Inventor: gprof was introduced as part of the GNU Binary Utilities (binutils) suite.
Operating Systems: Unix-like systems, including Linux

The Role of This Tool

gprof analyzes an executable's performance to determine the amount of time spent in each function and provides both flat profiles and call graphs.

How to Use This Tool

Compilation:
Compile and link your program with the -pg flag.

g++ -pg -o myprog myprog.cpp

To uiltize the gprof with CMake, consider the example code below.
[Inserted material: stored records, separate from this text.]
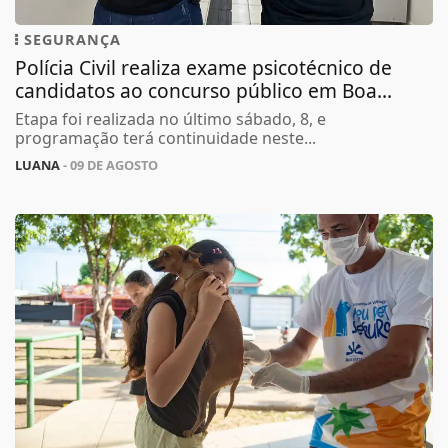
SEGURANÇA
Polícia Civil realiza exame psicotécnico de
candidatos ao concurso público em Boa...
Etapa foi realizada no último sábado, 8, e
programação terá continuidade neste...
LUANA
- 09 DE AGOSTO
# Profiler `gprof` usage setup.
add_executable(<example_main> ${your_sources})
# Add -pg to support `gprof` running.
target_compile_options(<example_main> PRIVATE -pg)
set_target_properties(<example_main> PROPERTIES LINK_FLAGS "-pg")
# Link necessary libraries.
target_link_libraries(<example_main> <needed libraries>)

Run the Program:
By running the program, you'll generate a gmon.out file.
```
./myprog
```
Analyze with gprof:
```
gprof myprog gmon.out > analysis.txt
```

Pros and Cons

Pros:

Simple and easy to use.
Provides both flat profiles and call graphs.

Cons:

Requires recompiling the target program.
Less detailed than perf in terms of hardware-level insights.

Reference

tracy

[TODO]

Summary

In conclusion, while gprof is a straightforward tool suitable for quick insights, perf offers in-depth analysis, especially for intricate performance bottlenecks. Choosing between them depends on your specific requirements and the depth of analysis needed.

However, based on my current use and research, their support for multi-thread/multi-process performance testing is not very good. And ordinary people are more suitable for tracing rather than only output the bottleneck of the program.